Hong Kong's stock market could surge to as high as 23,000 points by the middle of this year if there’s a revival in the mainland’s economy and property market, according to Citibank.
The bank, however, forecast that high interest rates will continue to weigh on Hong Kong’s property market, with home prices to drop by more than 10 percent by the end of the year.
The bank is tipping mainland internet companies, electric vehicle manufacturers and Macau's gambling sector to outperform in 2024.
“We think the markets have overreacted over the latest [gaming] announcement last month, as the purpose was still to drive the healthy development of the gaming industry and the regulators have showed signs that they are willing to discuss with the industry on how to achieve healthy growth,” said Ka Liu, head of Investment Strategy and Portfolio Advisory at Citibank Hong Kong.
Liu suggested investors increase allocations in US equities, including on the S&P 500 index, small and midcap stocks, and tech-heavy industrial and defence shares, as well as medium to short term investment-grade US corporate bonds.

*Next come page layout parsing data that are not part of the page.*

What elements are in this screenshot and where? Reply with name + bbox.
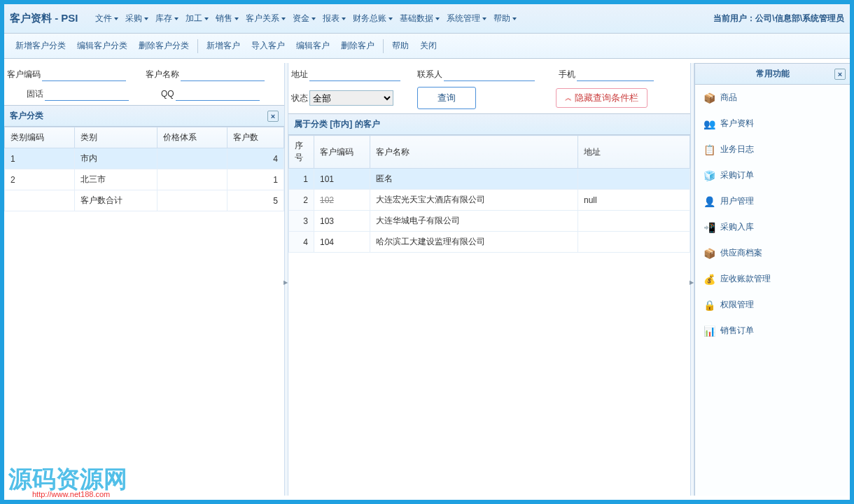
splitter-right[interactable] bbox=[690, 63, 694, 496]
col-类别[interactable]: 类别 bbox=[74, 127, 157, 148]
col-客户数[interactable]: 客户数 bbox=[227, 127, 284, 148]
shortcut-icon: 🔒 bbox=[704, 300, 715, 311]
col-地址[interactable]: 地址 bbox=[578, 136, 690, 169]
toolbar-separator bbox=[197, 39, 198, 53]
select-status[interactable]: 全部 bbox=[309, 90, 393, 106]
col-客户编码[interactable]: 客户编码 bbox=[314, 136, 370, 169]
chevron-down-icon bbox=[435, 18, 440, 20]
col-客户名称[interactable]: 客户名称 bbox=[370, 136, 578, 169]
menu-文件[interactable]: 文件 bbox=[92, 8, 121, 29]
main-menu: 文件采购库存加工销售客户关系资金报表财务总账基础数据系统管理帮助 bbox=[92, 8, 714, 29]
shortcut-采购订单[interactable]: 🧊采购订单 bbox=[695, 162, 850, 188]
menu-报表[interactable]: 报表 bbox=[320, 8, 349, 29]
chevron-down-icon bbox=[388, 18, 393, 20]
input-name[interactable] bbox=[181, 67, 265, 81]
table-row[interactable]: 客户数合计5 bbox=[5, 190, 284, 211]
query-button[interactable]: 查询 bbox=[417, 87, 476, 109]
label-name: 客户名称 bbox=[146, 69, 179, 80]
shortcut-icon: 📋 bbox=[704, 144, 715, 155]
shortcut-应收账款管理[interactable]: 💰应收账款管理 bbox=[695, 266, 850, 292]
toolbar-separator bbox=[383, 39, 384, 53]
shortcut-商品[interactable]: 📦商品 bbox=[695, 85, 850, 111]
category-grid[interactable]: 类别编码类别价格体系客户数 1市内42北三市1客户数合计5 bbox=[4, 127, 284, 211]
label-mobile: 手机 bbox=[559, 69, 575, 80]
col-序号[interactable]: 序号 bbox=[289, 136, 314, 169]
shortcut-业务日志[interactable]: 📋业务日志 bbox=[695, 136, 850, 162]
menu-采购[interactable]: 采购 bbox=[122, 8, 151, 29]
shortcut-icon: 📊 bbox=[704, 326, 715, 337]
menu-财务总账[interactable]: 财务总账 bbox=[350, 8, 396, 29]
hide-search-button[interactable]: ︽ 隐藏查询条件栏 bbox=[556, 88, 648, 108]
label-code: 客户编码 bbox=[7, 69, 41, 80]
input-code[interactable] bbox=[42, 67, 126, 81]
toolbar-新增客户[interactable]: 新增客户 bbox=[201, 36, 246, 56]
input-contact[interactable] bbox=[444, 67, 535, 81]
shortcut-权限管理[interactable]: 🔒权限管理 bbox=[695, 292, 850, 318]
menu-库存[interactable]: 库存 bbox=[153, 8, 181, 29]
customer-grid[interactable]: 序号客户编码客户名称地址 1101匿名2102大连宏光天宝大酒店有限公司null… bbox=[288, 135, 690, 253]
toolbar-导入客户[interactable]: 导入客户 bbox=[246, 36, 290, 56]
menu-基础数据[interactable]: 基础数据 bbox=[397, 8, 442, 29]
menu-系统管理[interactable]: 系统管理 bbox=[444, 8, 489, 29]
table-row[interactable]: 1101匿名 bbox=[289, 169, 690, 190]
shortcut-icon: 📦 bbox=[704, 92, 715, 104]
shortcut-icon: 👤 bbox=[704, 196, 715, 207]
app-header: 客户资料 - PSI 文件采购库存加工销售客户关系资金报表财务总账基础数据系统管… bbox=[4, 4, 850, 34]
label-tel: 固话 bbox=[27, 88, 43, 100]
shortcut-list: 📦商品👥客户资料📋业务日志🧊采购订单👤用户管理📲采购入库📦供应商档案💰应收账款管… bbox=[695, 85, 850, 344]
page-title: 客户资料 - PSI bbox=[10, 12, 78, 25]
toolbar-编辑客户[interactable]: 编辑客户 bbox=[290, 36, 335, 56]
shortcut-采购入库[interactable]: 📲采购入库 bbox=[695, 214, 850, 240]
shortcut-销售订单[interactable]: 📊销售订单 bbox=[695, 318, 850, 344]
table-row[interactable]: 1市内4 bbox=[5, 148, 284, 169]
table-row[interactable]: 3103大连华城电子有限公司 bbox=[289, 211, 690, 232]
menu-客户关系[interactable]: 客户关系 bbox=[243, 8, 288, 29]
search-row-2-mid: 状态 全部 查询 ︽ 隐藏查询条件栏 bbox=[288, 83, 690, 113]
close-icon[interactable]: × bbox=[834, 69, 846, 80]
toolbar-新增客户分类[interactable]: 新增客户分类 bbox=[10, 36, 71, 56]
shortcut-icon: 👥 bbox=[704, 118, 715, 130]
shortcut-icon: 🧊 bbox=[704, 170, 715, 181]
shortcut-客户资料[interactable]: 👥客户资料 bbox=[695, 111, 850, 136]
menu-销售[interactable]: 销售 bbox=[213, 8, 241, 29]
chevron-up-icon: ︽ bbox=[565, 93, 572, 103]
label-contact: 联系人 bbox=[417, 69, 442, 80]
search-row-1-mid: 地址 联系人 手机 bbox=[288, 63, 690, 83]
shortcut-用户管理[interactable]: 👤用户管理 bbox=[695, 188, 850, 214]
search-row-2-left: 固话 QQ bbox=[4, 83, 284, 105]
chevron-down-icon bbox=[174, 18, 178, 20]
col-价格体系[interactable]: 价格体系 bbox=[157, 127, 227, 148]
label-qq: QQ bbox=[161, 89, 174, 99]
shortcut-icon: 📲 bbox=[704, 222, 715, 233]
table-row[interactable]: 2102大连宏光天宝大酒店有限公司null bbox=[289, 190, 690, 211]
input-mobile[interactable] bbox=[577, 67, 654, 81]
table-row[interactable]: 2北三市1 bbox=[5, 169, 284, 190]
chevron-down-icon bbox=[342, 18, 346, 20]
toolbar-帮助[interactable]: 帮助 bbox=[386, 36, 414, 56]
toolbar-删除客户分类[interactable]: 删除客户分类 bbox=[133, 36, 195, 56]
chevron-down-icon bbox=[512, 18, 517, 20]
toolbar-删除客户[interactable]: 删除客户 bbox=[335, 36, 380, 56]
right-panel-title: 常用功能 × bbox=[695, 63, 850, 85]
chevron-down-icon bbox=[281, 18, 286, 20]
col-类别编码[interactable]: 类别编码 bbox=[5, 127, 75, 148]
menu-加工[interactable]: 加工 bbox=[183, 8, 211, 29]
mid-panel-title: 属于分类 [市内] 的客户 bbox=[288, 113, 690, 135]
left-panel-title: 客户分类 × bbox=[4, 105, 284, 127]
menu-资金[interactable]: 资金 bbox=[290, 8, 318, 29]
menu-帮助[interactable]: 帮助 bbox=[491, 8, 519, 29]
input-tel[interactable] bbox=[45, 87, 129, 101]
toolbar: 新增客户分类编辑客户分类删除客户分类新增客户导入客户编辑客户删除客户帮助关闭 bbox=[4, 34, 850, 59]
input-addr[interactable] bbox=[309, 67, 400, 81]
chevron-down-icon bbox=[234, 18, 239, 20]
shortcut-供应商档案[interactable]: 📦供应商档案 bbox=[695, 240, 850, 266]
shortcut-icon: 📦 bbox=[704, 248, 715, 259]
close-icon[interactable]: × bbox=[267, 111, 279, 122]
label-addr: 地址 bbox=[291, 69, 308, 80]
table-row[interactable]: 4104哈尔滨工大建设监理有限公司 bbox=[289, 232, 690, 253]
input-qq[interactable] bbox=[176, 87, 260, 101]
chevron-down-icon bbox=[312, 18, 316, 20]
chevron-down-icon bbox=[204, 18, 209, 20]
toolbar-关闭[interactable]: 关闭 bbox=[414, 36, 442, 56]
toolbar-编辑客户分类[interactable]: 编辑客户分类 bbox=[71, 36, 133, 56]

Japanese and Indian stocks should also be prioritised, he said
“At the moment, investors may not need to prioritise one single market, because we see a broad base of opportunities not only in the US but also across Asia. We suggest investors to have a comprehensive portfolio in 2024 with a different variety of assets to capture on the economic normalisation,” Liu said.
The bank expects the global economy to grow at a faster pace from the second half of this year.